The implementation presented in this study provides several important insights into the performance of various tracking methods.

Firstly, the proposed ratio association cost matrix, R1, is shown to outperform both R and R2 in the majority of tracking metrics. However, while the cosine cost matrix based on angular distance can produce good results that exceed those of the ratio cost matrices, it still falls short of the performance achieved by the distance cost matrices (refer to Table 1 for results).

Secondly, the proposed distance association cost matrix, Chebyshev, is found to outperform other distance matrices such as Euclidean and Manhattan (refer to Table 1 for results). This suggests that the Chebyshev distance metric may be a more appropriate choice for tracking applications in certain scenarios.

Moreover, the proposed Sorensen and Overlapr matrices, which are based on the intersection of the tracked and detected bounding boxes, demonstrate superior performance compared to other cost matrices in Table 1 concerning association and detection, respectively. This highlights the potential benefits of using intersection-based methods for tracking tasks.

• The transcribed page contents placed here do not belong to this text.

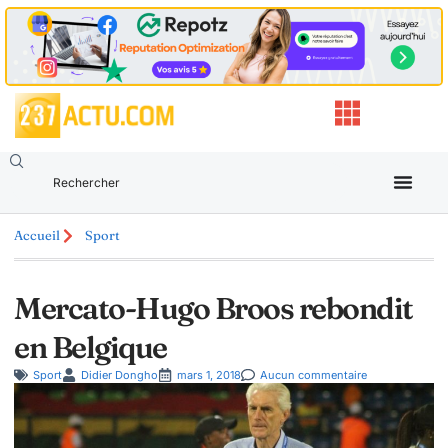
Accueil
Sport
Mercato-Hugo Broos rebondit
en Belgique
Sport
Didier Dongho
mars 1, 2018
Aucun commentaire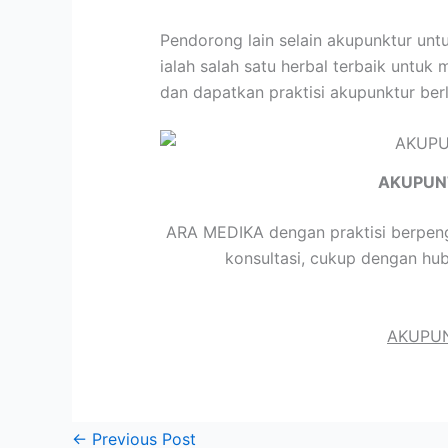
Pendorong lain selain akupunktur un
ialah salah satu herbal terbaik untuk
dan dapatkan praktisi akupunktur ber
AKUPUN
ARA MEDIKA dengan praktisi berpeng
konsultasi, cukup dengan hu
AKUPUN
←
Previous Post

Furthermore, the proposed combination cost matrices, C7 and C4, are found to deliver the best performances among all cost matrices in Table 1 and Table 2, in terms of association and detection, respectively. This suggests that combining different cost matrices may be a promising approach for improving tracking/detection accuracy.

However, it is worth noting that the implementation presented in this study has some limitations. Specifically, the system based on combination cost matrices can achieve approximately 46 frames per second (FPS) without tracking, but this drops to 8 FPS with tracking due to the nonuse of the GPU on the tracking part and hardware limitations. Additionally, the study cannot explicitly balance the effect of performing accurate detection, association, and localization when comparing trackers using the established metrics (IDF1 and MOTA). This may limit the generalizability of the findings to certain tracking scenarios.

5. Conclusions

The advanced driver assistance system (ADAS) proposed in this paper is a significant contribution to the field of autonomous vehicles. By leveraging the power of the YOLOv5 and the Deep-SORT algorithms, our system can efficiently detect and track pedestrians, making it a valuable addition to the existing ADAS technologies.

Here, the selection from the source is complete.